Both ends included, restate word for word the lines from the first line of the listing through the line containing "pour soulager les". Leave the pictures out.

▸ **EXTRACTED RECORDS**
»»

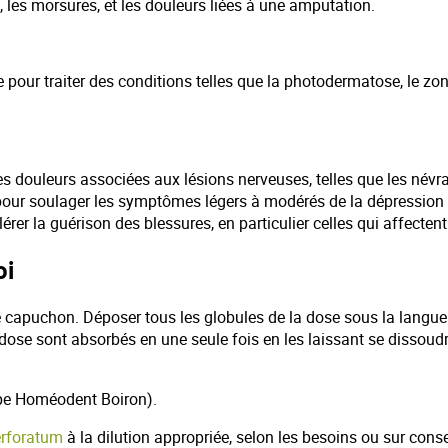
, les morsures, et les douleurs liées à une amputation.
our traiter des conditions telles que la photodermatose, le zona,
es douleurs associées aux lésions nerveuses, telles que les névra
 pour soulager les symptômes légers à modérés de la dépression et
r la guérison des blessures, en particulier celles qui affectent 
oi
 le capuchon. Déposer tous les globules de la dose sous la langue.
e sont absorbés en une seule fois en les laissant se dissoudr
type Homéodent Boiron).
erforatum
à la dilution appropriée, selon les besoins ou sur cons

««

▸ **EXERCISE ANSWER**
, les morsures, et les douleurs liées à une amputation.
our traiter des conditions telles que la photodermatose, le zona,
es douleurs associées aux lésions nerveuses, telles que les névra
 pour soulager les symptômes légers à modérés de la dépression et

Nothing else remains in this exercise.